**THE RECORDS:**
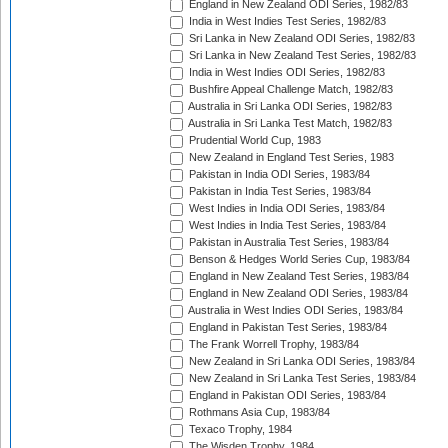
England in New Zealand ODI Series, 1982/83
India in West Indies Test Series, 1982/83
Sri Lanka in New Zealand ODI Series, 1982/83
Sri Lanka in New Zealand Test Series, 1982/83
India in West Indies ODI Series, 1982/83
Bushfire Appeal Challenge Match, 1982/83
Australia in Sri Lanka ODI Series, 1982/83
Australia in Sri Lanka Test Match, 1982/83
Prudential World Cup, 1983
New Zealand in England Test Series, 1983
Pakistan in India ODI Series, 1983/84
Pakistan in India Test Series, 1983/84
West Indies in India ODI Series, 1983/84
West Indies in India Test Series, 1983/84
Pakistan in Australia Test Series, 1983/84
Benson & Hedges World Series Cup, 1983/84
England in New Zealand Test Series, 1983/84
England in New Zealand ODI Series, 1983/84
Australia in West Indies ODI Series, 1983/84
England in Pakistan Test Series, 1983/84
The Frank Worrell Trophy, 1983/84
New Zealand in Sri Lanka ODI Series, 1983/84
New Zealand in Sri Lanka Test Series, 1983/84
England in Pakistan ODI Series, 1983/84
Rothmans Asia Cup, 1983/84
Texaco Trophy, 1984
The Wisden Trophy, 1984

**YOUR INSTRUCTIONS:**
Reproduce all the data as it stands. The pictures are not part of the copy.

**RESPONSE AREA:**
England in New Zealand ODI Series, 1982/83
India in West Indies Test Series, 1982/83
Sri Lanka in New Zealand ODI Series, 1982/83
Sri Lanka in New Zealand Test Series, 1982/83
India in West Indies ODI Series, 1982/83
Bushfire Appeal Challenge Match, 1982/83
Australia in Sri Lanka ODI Series, 1982/83
Australia in Sri Lanka Test Match, 1982/83
Prudential World Cup, 1983
New Zealand in England Test Series, 1983
Pakistan in India ODI Series, 1983/84
Pakistan in India Test Series, 1983/84
West Indies in India ODI Series, 1983/84
West Indies in India Test Series, 1983/84
Pakistan in Australia Test Series, 1983/84
Benson & Hedges World Series Cup, 1983/84
England in New Zealand Test Series, 1983/84
England in New Zealand ODI Series, 1983/84
Australia in West Indies ODI Series, 1983/84
England in Pakistan Test Series, 1983/84
The Frank Worrell Trophy, 1983/84
New Zealand in Sri Lanka ODI Series, 1983/84
New Zealand in Sri Lanka Test Series, 1983/84
England in Pakistan ODI Series, 1983/84
Rothmans Asia Cup, 1983/84
Texaco Trophy, 1984
The Wisden Trophy, 1984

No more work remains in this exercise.